Laverda 750 S Formula: un vero peccato!

Laverda 750 S Formula: un vero peccato!

Le premesse per affermarsi tra le sportive del suo tempo c’erano tutte, eppure la storia è andata diversamente: analisi di un insuccesso

08.10.2020 ( Aggiornata il 08.10.2020 11:43 )

Componentistica di alto livello. Impostazione da purosangue racing. Il fascino di un blasone che ancora oggi fa battere forte il cuore. Alla Laverda 750 S Formula non mancava davvero nulla per sfondare. Una freccia di Cupido puntata dritta al cuore degli appassionati di carenate made in Italy; e un’altra, avvelenata, pronta a colpire la rivale Ducati 748. Eppure, le cose sono andate diversamente.

ANALISI DEL MODELLO

Era il 1998 quando la 750 S Formula si mostrava per la prima volta al grande pubblico: telaio a doppio trave in lega di alluminio lucidato, sospensioni Paioli pluriregolabili, freni Brembo, terminali di scarico Termignoni rivestiti in carbonio, cerchi Marchesini, pedane regolabili; un concentrato di pura raffinatezza motociclistica, spinto da un bicilindrico frontemarcia ad iniezione elettronica a 8 valvole, accreditato di oltre 92 cavalli. La decina di cavalli in più rispetto alla 750 Sport da cui derivava erano stati ottenuti grazie ad un accurato lavoro di affinamento, che riguardava le termiche, il profilo delle camme, la forma dei condotti e l’adozione di valvole maggiorate. Oltre, naturalmente, ad una nuova mappatura della centralina. Interventi che avevano cambiato radicalmente il comportamento del propulsore, divenuto del tutto simile a quello dei motori da corsa: erogazione appuntita e netta propensione a girare alto.

Il look della moto era da togliere il fiato; e i dettagli, davvero curatissimi. Ma a stupire, era soprattutto la compattezza quasi da 250. Tra le particolarità della Formula spiccava il posizionamento del serbatoio benzina (quello vero) sotto la sella, con il bocchettone di rifornimento nascosto dal coperchio a chiave del codino monoposto. Soluzione comune alle Laverda di quel periodo, e adottata per abbassare il baricentro della moto, a tutto vantaggio della guidabilità.
Il punto di forza, però, era soprattutto la ciclistica, che come detto, puntava su componenti di altissima qualità. Precisa e stabile sul veloce, precisa e veloce nell’inserimento in curva. La frenata era eccezionale.
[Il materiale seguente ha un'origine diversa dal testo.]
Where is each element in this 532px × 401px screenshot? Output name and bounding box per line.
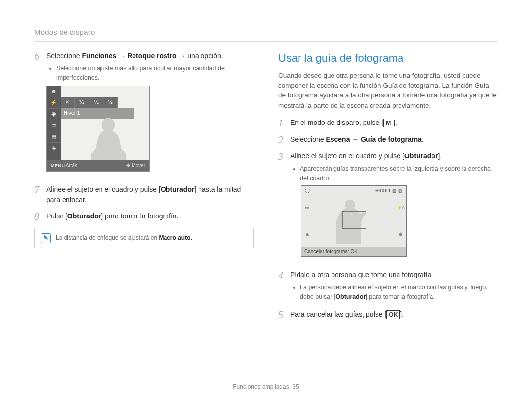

Anche se, probabilmente, al retrotreno ci sarebbe stato meglio uno pneumatico da 180/55 anziché 160/60. Sebbene, infatti, quest’ultimo le donasse elevata maneggevolezza e rapidità, l’erogazione brusca e nervosa della coppia nella guida al limite, poteva metterlo facilmente in crisi.

LA FORMULA IN CIFRE

Snoccioliamo un po’ di numeri: 92 cavalli, 185 kg a secco, 235 km/h e un prezzo di oltre 23 milioni di lire chiavi in mano; concorrenziale solo nei confronti della Ducati 748, ma più alto di quello della ben più potente Yamaha R1, la “hypersport” di riferimento del periodo.

E ALLORA, PERCHÉ?

Una moto, che avrebbe dovuto “rilanciare” il glorioso passato della Casa vicentina, quello legato alle SFC 750 degli anni settanta. Ma allora, cos’è successo? Cos’è che non ha funzionato? Perché il mercato non l’ha premiata?
Diverse le concause: a partire da un’affidabilità non esattamente al top (noti i problemi d’avviamento), passando per la crisi finanziaria dell'azienda che alla fine l’ha messa in ginocchio. Ma anche un mercato moto che vedeva l’arrivo di sportive giapponesi più “trattabili”, e non meno emozionali grazie all’elevata potenza a disposizione; come ad esempio la Yamaha YZF R1, venduta per altro ad un prezzo inferiore

IL RISCATTO

Un piccolo riscatto, la Laverda 750 S Formula lo sta vivendo in tempi recenti tra i collezionisti; un mercato, in cui i pochi esemplari in circolazione vengono venduti a prezzi non da poco. Con la certezza, per chi riesce ad accaparrarsene una, di ritrovarsi in garage una sportiva dal carattere unico, e autentico appeal “da primadonna”.